Extracted page text data:
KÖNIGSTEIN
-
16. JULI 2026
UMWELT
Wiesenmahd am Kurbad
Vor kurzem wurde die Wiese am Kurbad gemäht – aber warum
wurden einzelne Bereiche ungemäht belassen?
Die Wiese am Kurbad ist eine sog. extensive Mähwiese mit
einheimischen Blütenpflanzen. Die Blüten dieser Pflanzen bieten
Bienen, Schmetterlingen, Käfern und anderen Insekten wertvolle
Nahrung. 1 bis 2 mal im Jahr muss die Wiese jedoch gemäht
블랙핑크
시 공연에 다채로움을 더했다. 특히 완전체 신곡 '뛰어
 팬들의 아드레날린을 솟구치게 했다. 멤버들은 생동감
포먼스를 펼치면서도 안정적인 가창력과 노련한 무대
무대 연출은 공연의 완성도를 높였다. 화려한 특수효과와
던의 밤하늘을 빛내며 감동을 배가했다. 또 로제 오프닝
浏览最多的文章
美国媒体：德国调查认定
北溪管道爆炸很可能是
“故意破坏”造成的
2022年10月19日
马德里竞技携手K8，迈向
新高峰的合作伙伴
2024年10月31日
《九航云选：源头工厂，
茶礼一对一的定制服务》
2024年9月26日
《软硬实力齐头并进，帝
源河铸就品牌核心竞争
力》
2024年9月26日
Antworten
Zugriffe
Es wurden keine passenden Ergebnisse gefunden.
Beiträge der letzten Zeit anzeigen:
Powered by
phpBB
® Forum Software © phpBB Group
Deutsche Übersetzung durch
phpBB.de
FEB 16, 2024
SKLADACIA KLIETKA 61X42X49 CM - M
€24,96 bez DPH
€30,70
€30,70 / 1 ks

• **WHAT IS NEEDED**: Starting at the top of the records, copy every line exactly.

• **SOLUTION FOR THIS PROBLEM**:
KÖNIGSTEIN
-
16. JULI 2026
UMWELT
Wiesenmahd am Kurbad
Vor kurzem wurde die Wiese am Kurbad gemäht – aber warum
wurden einzelne Bereiche ungemäht belassen?
Die Wiese am Kurbad ist eine sog. extensive Mähwiese mit
einheimischen Blütenpflanzen. Die Blüten dieser Pflanzen bieten
Bienen, Schmetterlingen, Käfern und anderen Insekten wertvolle
Nahrung. 1 bis 2 mal im Jahr muss die Wiese jedoch gemäht
블랙핑크
시 공연에 다채로움을 더했다. 특히 완전체 신곡 '뛰어
 팬들의 아드레날린을 솟구치게 했다. 멤버들은 생동감
포먼스를 펼치면서도 안정적인 가창력과 노련한 무대
무대 연출은 공연의 완성도를 높였다. 화려한 특수효과와
던의 밤하늘을 빛내며 감동을 배가했다. 또 로제 오프닝
浏览最多的文章
美国媒体：德国调查认定
北溪管道爆炸很可能是
“故意破坏”造成的
2022年10月19日
马德里竞技携手K8，迈向
新高峰的合作伙伴
2024年10月31日
《九航云选：源头工厂，
茶礼一对一的定制服务》
2024年9月26日
《软硬实力齐头并进，帝
源河铸就品牌核心竞争
力》
2024年9月26日
Antworten
Zugriffe
Es wurden keine passenden Ergebnisse gefunden.
Beiträge der letzten Zeit anzeigen:
Powered by
phpBB
® Forum Software © phpBB Group
Deutsche Übersetzung durch
phpBB.de
FEB 16, 2024
SKLADACIA KLIETKA 61X42X49 CM - M
€24,96 bez DPH
€30,70
€30,70 / 1 ks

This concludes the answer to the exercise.